Exercise
The whole listing below needs to be duplicated exactly, pictures aside.

Input data
----

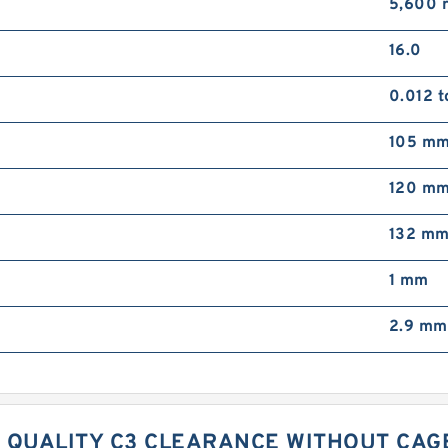
5,600 
16.0
0.012 
105 m
120 m
132 m
1 mm
2.9 mm
 QUALITY C3 CLEARANCE WITHOUT CAGE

----

Answer to this exercise
5,600 
16.0
0.012 
105 m
120 m
132 m
1 mm
2.9 mm
 QUALITY C3 CLEARANCE WITHOUT CAGE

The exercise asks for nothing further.